Cameron is facing in the opposite direction with his notion that the Big Society can replace the Big State. It is both a genuinely radical idea and one in tune with the Tory tradition, from Burke's little platoons to the Trust the People message of the One Nation Conservatives to Maggie Thatcher's people power revolution of the 1980s, most clearly seen with her sales of council houses.

His vision is one of a Britain where the public is no longer the passive recipient of services doled out by the Big State, be they health, education, law enforcement or care of the disadvantaged.

As the Daily Telegraph puts it this morning:

"He [David Cameron] will allow people to be “your own boss, sack your MP, run your own school, own your own home, veto council tax rises, vote for your police, save your local pub or post office, and see how the government spends your money..."
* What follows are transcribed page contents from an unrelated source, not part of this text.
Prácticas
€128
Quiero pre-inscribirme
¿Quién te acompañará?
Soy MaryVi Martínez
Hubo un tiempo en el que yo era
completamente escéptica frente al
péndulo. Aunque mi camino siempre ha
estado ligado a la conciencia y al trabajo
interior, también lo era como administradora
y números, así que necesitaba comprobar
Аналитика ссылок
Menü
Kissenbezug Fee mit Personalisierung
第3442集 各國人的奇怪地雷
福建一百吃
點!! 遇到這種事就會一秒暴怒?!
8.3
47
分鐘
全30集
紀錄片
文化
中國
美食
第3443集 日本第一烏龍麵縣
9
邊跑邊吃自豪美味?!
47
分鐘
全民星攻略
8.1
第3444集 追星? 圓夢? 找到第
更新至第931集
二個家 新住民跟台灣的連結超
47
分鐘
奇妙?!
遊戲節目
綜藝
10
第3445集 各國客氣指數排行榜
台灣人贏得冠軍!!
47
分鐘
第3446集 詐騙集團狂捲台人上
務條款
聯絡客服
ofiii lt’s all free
Charities, individuals, volunteers, community groups and entrepreneurs will be invited to play a bigger role in the public square with the suffocating, meddlesome Big State pushed to the sidelines.

The theory is that this will make public services more devolved and more responsive to consumer demands. It will both raise standards and lower costs, a key factor with the public finances in such a parlous state.
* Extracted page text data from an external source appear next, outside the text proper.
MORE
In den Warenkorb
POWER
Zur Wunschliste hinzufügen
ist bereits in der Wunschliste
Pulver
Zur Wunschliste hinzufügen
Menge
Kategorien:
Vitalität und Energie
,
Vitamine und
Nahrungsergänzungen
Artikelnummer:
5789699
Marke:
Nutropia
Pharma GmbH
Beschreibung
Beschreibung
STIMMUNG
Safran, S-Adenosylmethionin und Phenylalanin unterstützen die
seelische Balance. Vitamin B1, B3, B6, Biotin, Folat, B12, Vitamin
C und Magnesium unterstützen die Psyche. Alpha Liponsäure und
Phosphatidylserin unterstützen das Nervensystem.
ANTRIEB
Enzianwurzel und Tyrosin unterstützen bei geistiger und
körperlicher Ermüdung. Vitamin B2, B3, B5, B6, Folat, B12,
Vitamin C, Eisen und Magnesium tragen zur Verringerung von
In short, it is a truly radical idea and one that helps frame this curiously listless and amorphous campaign in a way that gives it a shape and a purpose.

Of course, doubts are legion about the practicality of what Cameron is proposing. Would NHS staff make a better job of running the local hospital than the senior management at the health trust or in Whitehall? Can parents run a school better than the professionals? How do you ensure that taxpayers' money is not filched by unscrupulous rogues infiltrating charities?
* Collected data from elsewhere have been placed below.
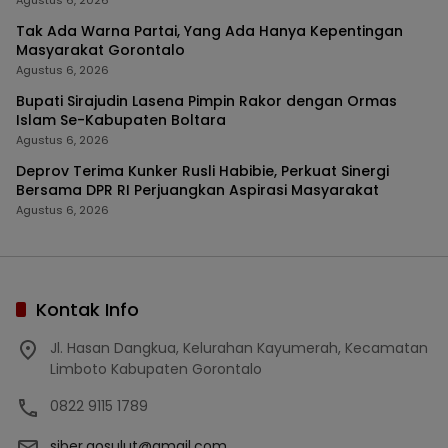
Agustus 6, 2026
Tak Ada Warna Partai, Yang Ada Hanya Kepentingan
Masyarakat Gorontalo
Agustus 6, 2026
Bupati Sirajudin Lasena Pimpin Rakor dengan Ormas
Islam Se-Kabupaten Boltara
Agustus 6, 2026
Deprov Terima Kunker Rusli Habibie, Perkuat Sinergi
Bersama DPR RI Perjuangkan Aspirasi Masyarakat
Agustus 6, 2026
Kontak Info
Jl. Hasan Dangkua, Kelurahan Kayumerah, Kecamatan
Limboto Kabupaten Gorontalo
0822 9115 1789
siber.gosulut@gmail.com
But if Cameron is serious, there are the makings of a Big Debate here about the country's future.

For some - maybe many - all this may be too esoteric, too abstract. But as "Red Tory" Phillip Blond has argued, the welfare state has done grave damage to the very people it was meant to serve - the working classes and the poor.

As Blond has argued:

"It was socialism that destroyed society. It was socialism that produced the centralising and disempowering state that destroyed working class life and socialism that produced the wanton middle class individualism of the 1960s that continues to underpin all the unequal moral and economic distribution of today."

Who created the underclass eking out an existence on benefits and drugs and booze on our council estate? The welfare state, the very agency that was meant to protect them.

That is the thesis. The danger is that a popular understanding of the perverse effects of the state is still too weak for Cameron's radical prescription to gain traction. Getting this message across may be more a job for government than for campaigning.

As the fight gets more intense and the polls stay too close for comfort, we may find ourselves moving back to more familiar Tory themes of tax, crime, immigration and Europe.

But Cameron deserves credit for trying to take the argument to a higher plain.

Nick Wood, Managing Director, Media Intelligence Partners Ltd.